Regia di Kim Ki-duk vedi scheda film
Sto cercando, da quando ho visto questo film, di esprimere la bellezza che mi ha trasmesso, la bellezza dell’amore scelto liberamente per gioco, senza condizionamenti (la prima parte), poi la bellezza dell’amore commemorativo che ricalca le orme del passato per chiudere un qualcosa che è rimasto sospeso a livello personale (nella seconda parte) e infine i condizionamenti che vive l’essere umano nello schema sociale a cui appartiene che lo porta a stare male e a non capire fino alla follia (terza parte).
Anche dal punto di vista narrativo e formale il film mi ha comunicato un'intensa bellezza. Kim Ki-duk trasforma il film nell’evolversi della storia. All’inizio i dialoghi sono onnipresenti, il discorso è molto leggero e vagamente trasgressivo perché si condanna la prostituzione minorile quando è indotta, ma nel film la protagonista ama per libera scelta e ama pienamente perché vuole conoscere gli uomini con cui va a letto, anche se superficialmente. Nella seconda parte i dialoghi cominciano a diventare più radi, subentra la figura del padre e la riflessione della società, il peso dell’apparenza, ma anche la condanna di chi approfitta dell’ingenuità giovanile. Non so se possiamo davvero parlare poi di ingenuità giovanile: la figlia si prostituisce perché sta rivivendo quello che ha vissuto la sua migliore amica, un attaccamento quasi morboso al ricordo di lei le fa ricalcare i suoi passi e secondo me ha ben presente quello che sta facendo, lo fa deliberatamente proprio come la sua amica. Mentre il padre non capisce la ragione di tutto questo e impazzisce, non affronta la figlia (grave errore di comunicazione, perché non cerca di comprendere il suo punto di vista, ma vive solo il proprio punto di vista e la sua condanna – che nasce dall’istintiva difesa dell’uomo per la sua prole), ma decide di affrontare chi va a letto con la figlia di persona e di farli “ragionare”. Il contrasto drammatico della seconda parte, che secondo me è riuscito benissimo, è il comportamento distaccato e lascivo dei clienti e il “sacrificio” nel nome di un amore universale più grande della ragazza che di volta in volta suscita reazioni differenti.
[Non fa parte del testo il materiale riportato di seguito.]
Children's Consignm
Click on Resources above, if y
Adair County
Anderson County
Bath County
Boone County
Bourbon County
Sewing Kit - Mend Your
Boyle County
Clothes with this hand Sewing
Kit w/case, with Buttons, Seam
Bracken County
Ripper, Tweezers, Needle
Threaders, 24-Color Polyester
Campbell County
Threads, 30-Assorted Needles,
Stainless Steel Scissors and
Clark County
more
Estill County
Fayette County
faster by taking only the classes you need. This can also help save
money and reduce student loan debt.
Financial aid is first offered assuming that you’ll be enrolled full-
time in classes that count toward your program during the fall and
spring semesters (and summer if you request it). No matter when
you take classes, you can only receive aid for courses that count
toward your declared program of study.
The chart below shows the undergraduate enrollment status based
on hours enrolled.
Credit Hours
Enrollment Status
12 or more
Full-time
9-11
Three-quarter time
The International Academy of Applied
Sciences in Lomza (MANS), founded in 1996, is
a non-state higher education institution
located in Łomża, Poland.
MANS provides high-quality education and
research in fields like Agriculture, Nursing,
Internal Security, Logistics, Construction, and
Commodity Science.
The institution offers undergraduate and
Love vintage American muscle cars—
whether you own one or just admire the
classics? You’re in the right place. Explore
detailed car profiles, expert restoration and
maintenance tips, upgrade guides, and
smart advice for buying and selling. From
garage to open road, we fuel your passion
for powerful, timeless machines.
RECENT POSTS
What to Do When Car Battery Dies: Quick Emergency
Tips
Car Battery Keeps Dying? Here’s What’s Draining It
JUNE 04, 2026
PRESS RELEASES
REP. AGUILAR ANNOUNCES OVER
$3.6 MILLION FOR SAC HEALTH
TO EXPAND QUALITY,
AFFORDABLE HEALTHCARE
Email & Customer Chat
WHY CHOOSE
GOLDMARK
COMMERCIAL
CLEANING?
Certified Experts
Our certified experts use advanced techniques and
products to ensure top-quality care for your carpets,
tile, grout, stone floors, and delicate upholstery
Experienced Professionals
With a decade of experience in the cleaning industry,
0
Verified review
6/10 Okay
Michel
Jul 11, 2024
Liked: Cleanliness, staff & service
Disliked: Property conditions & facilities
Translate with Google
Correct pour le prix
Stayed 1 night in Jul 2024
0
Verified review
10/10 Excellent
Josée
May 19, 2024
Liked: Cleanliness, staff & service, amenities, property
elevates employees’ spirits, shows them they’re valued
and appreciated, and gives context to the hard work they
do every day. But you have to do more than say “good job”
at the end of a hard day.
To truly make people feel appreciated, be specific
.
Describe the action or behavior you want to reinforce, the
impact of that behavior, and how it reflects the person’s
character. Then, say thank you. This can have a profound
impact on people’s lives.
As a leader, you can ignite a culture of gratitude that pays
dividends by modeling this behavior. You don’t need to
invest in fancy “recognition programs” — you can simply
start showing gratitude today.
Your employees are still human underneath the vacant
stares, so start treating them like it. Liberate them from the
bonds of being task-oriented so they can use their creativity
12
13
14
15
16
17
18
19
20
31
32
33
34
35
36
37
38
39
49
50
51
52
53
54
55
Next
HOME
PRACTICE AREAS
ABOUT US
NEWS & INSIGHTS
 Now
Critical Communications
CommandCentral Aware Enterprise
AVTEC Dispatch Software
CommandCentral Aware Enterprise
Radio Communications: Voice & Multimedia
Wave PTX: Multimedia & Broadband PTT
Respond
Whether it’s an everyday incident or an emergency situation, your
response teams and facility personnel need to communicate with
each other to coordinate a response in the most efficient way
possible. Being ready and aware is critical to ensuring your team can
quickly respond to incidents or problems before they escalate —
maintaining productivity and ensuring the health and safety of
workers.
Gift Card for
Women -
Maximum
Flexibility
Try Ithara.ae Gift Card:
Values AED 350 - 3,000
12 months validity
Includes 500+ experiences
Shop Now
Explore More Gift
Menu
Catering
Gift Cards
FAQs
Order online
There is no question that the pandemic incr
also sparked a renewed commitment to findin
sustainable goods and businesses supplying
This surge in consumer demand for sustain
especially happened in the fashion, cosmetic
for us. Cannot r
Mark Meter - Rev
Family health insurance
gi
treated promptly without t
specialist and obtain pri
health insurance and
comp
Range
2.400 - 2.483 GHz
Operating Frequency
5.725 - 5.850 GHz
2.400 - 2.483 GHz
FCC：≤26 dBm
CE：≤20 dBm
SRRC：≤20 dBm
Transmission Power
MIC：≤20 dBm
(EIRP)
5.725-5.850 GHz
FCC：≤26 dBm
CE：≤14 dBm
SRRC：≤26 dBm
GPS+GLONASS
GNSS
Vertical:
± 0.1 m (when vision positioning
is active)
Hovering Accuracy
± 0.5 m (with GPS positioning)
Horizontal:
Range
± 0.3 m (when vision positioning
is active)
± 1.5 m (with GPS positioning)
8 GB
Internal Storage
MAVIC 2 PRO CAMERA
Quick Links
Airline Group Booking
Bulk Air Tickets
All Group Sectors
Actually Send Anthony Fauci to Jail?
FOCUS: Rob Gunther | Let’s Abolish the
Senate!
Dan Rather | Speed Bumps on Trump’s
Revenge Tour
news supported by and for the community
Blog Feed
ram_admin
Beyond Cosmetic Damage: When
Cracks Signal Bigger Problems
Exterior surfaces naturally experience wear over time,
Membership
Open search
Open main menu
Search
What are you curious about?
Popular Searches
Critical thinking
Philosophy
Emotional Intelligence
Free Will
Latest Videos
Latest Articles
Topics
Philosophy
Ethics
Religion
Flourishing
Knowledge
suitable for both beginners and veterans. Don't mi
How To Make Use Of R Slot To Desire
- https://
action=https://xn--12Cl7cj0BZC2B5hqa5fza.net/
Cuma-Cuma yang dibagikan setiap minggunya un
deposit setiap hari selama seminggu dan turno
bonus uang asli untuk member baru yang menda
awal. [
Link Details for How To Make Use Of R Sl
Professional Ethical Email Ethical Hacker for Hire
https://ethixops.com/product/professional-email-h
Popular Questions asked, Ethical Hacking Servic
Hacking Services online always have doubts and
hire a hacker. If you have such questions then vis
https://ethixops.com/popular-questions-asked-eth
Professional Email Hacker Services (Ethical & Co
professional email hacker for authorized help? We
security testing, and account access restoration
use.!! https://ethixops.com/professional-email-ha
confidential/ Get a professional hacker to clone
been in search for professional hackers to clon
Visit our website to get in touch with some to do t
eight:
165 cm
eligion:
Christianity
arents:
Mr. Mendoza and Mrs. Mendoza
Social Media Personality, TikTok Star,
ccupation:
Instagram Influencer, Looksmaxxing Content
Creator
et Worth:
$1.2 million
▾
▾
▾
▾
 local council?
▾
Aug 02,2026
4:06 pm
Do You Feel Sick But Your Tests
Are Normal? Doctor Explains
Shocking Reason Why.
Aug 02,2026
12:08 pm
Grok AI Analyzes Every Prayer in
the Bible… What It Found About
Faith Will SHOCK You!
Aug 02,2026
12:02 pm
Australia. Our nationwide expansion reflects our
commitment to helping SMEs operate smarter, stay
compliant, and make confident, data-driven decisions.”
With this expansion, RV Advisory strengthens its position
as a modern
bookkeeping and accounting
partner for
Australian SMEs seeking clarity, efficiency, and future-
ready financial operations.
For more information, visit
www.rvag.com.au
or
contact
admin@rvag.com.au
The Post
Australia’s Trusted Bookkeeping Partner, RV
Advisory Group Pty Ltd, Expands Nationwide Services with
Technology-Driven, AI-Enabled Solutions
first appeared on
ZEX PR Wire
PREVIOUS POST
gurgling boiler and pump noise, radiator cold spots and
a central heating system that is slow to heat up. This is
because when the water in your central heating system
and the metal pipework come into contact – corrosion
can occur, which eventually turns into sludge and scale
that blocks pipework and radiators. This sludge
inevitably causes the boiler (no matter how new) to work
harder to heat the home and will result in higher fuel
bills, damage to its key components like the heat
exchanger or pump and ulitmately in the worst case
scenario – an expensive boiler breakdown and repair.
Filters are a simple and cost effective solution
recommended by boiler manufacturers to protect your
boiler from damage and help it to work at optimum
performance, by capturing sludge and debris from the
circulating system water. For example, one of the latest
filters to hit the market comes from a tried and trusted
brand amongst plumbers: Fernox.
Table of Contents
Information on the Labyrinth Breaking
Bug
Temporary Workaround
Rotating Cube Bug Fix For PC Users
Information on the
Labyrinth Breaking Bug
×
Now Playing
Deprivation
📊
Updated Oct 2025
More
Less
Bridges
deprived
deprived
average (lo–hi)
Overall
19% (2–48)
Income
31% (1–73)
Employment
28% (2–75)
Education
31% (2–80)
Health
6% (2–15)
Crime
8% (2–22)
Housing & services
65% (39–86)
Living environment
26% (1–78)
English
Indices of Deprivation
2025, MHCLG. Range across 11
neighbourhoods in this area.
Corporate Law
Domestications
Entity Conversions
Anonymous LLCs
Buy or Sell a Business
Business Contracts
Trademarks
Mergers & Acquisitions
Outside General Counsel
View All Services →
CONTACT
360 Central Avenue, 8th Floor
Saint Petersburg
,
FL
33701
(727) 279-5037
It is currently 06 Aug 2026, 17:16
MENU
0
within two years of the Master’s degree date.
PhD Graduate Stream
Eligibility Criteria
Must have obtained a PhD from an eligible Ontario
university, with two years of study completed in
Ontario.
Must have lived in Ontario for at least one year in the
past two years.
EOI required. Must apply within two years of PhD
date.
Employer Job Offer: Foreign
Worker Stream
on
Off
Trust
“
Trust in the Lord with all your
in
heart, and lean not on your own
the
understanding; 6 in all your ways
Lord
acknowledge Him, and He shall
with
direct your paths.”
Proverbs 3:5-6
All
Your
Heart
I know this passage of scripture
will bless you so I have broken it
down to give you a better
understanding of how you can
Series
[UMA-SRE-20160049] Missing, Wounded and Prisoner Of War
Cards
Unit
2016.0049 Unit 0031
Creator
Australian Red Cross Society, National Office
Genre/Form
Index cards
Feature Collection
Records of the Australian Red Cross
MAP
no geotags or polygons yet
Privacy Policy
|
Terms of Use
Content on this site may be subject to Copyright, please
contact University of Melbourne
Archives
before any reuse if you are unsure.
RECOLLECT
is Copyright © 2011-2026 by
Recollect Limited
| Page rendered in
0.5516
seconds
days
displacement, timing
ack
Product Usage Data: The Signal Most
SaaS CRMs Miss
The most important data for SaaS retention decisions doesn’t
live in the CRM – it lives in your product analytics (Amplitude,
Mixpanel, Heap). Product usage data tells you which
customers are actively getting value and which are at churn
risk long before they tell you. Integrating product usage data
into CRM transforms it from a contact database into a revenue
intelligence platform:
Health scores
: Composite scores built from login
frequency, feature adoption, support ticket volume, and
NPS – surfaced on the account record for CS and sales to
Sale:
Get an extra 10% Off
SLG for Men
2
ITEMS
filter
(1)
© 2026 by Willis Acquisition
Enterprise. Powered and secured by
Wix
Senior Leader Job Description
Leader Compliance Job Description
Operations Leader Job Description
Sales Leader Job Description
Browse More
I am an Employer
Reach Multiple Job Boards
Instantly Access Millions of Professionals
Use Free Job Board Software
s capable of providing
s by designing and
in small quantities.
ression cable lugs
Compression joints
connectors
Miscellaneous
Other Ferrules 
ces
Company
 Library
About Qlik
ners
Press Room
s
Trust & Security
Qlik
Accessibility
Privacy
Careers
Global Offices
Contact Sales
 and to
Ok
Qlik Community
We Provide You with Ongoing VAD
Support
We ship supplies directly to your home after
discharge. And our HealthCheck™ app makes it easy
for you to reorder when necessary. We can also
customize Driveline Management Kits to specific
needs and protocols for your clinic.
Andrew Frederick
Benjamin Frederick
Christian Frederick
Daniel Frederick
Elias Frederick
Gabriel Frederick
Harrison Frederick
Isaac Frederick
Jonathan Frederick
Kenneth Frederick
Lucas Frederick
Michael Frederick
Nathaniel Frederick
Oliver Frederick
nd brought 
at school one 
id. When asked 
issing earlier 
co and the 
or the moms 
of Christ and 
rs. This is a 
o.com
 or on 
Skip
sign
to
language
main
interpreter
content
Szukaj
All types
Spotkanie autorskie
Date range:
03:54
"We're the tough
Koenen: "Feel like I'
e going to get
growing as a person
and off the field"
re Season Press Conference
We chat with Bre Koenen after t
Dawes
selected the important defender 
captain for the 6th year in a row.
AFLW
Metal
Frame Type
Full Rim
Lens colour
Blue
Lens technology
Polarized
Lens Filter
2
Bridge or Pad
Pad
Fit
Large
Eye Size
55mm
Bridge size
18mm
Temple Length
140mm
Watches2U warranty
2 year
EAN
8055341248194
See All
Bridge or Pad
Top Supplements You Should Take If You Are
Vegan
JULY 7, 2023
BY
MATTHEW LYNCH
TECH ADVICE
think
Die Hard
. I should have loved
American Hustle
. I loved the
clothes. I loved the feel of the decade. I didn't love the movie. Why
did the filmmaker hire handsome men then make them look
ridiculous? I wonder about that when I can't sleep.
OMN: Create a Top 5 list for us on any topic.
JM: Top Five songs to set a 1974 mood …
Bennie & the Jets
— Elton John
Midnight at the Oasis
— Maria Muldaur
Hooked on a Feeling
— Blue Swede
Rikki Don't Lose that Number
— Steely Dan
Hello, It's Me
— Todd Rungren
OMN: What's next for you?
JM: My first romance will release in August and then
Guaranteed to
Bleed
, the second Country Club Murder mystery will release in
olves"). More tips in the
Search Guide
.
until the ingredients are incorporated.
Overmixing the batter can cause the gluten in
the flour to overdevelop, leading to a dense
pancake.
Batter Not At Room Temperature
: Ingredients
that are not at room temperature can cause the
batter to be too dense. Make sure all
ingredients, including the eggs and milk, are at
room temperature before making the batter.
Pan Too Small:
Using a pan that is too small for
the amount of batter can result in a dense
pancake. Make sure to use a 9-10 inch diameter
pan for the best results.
Nella terza parte i dialoghi diventano pressoché assenti e si ritrova lo stile più affine a Ferro 3, con immagini e situazioni simboliche che vogliono esprimere in sostanza l’idea complessiva del sottotitolo del film: “chi è senza peccato scagli la prima pietra”.
Cosa mi spaventa di una pellicola del genere? L’assoluto relativismo, cioè potremmo giustificare tutto se riconosciamo in ogni azione i vincoli sociali e i valori etici che ci appartengono. Ma sono valori assoluti? Accettata la relatività di ogni azione e l'esistenza di valori etici assoluti (che condannano l'ammazzare, lo stuprare e qualsiasi forma distruttiva della specie umana), come possiamo prendere una posizione ben precisa?
Indurre un minore alla prostituzione è inaccettabile (anche se ultimamente sembra che non conti nulla) perché è una forma di violenza, su questo penso si possa essere universalmente d’accordo. Ma se il minore sceglie di farlo di sua spontanea volontà (ammettendo che questa spontaneità non sia legata a un contesto di degrado sociale o a una reazione legata a spiacevoli avvenimenti), è giusto dire che è colpa della famiglia, della società che lo ha abbandonato? O dobbiamo accettare che l’uomo – contro natura – ha deciso che lo sviluppo sessuale deve frustratamente essere accantonato per anni rinunciando alle proprie pulsioni? E soprattutto, le pulsioni sono tutte negative?
La bellezza di questa pellicola, infine, l'ho trovata nelle riflessioni suscitate che probabilmente non hanno un'unica risposta.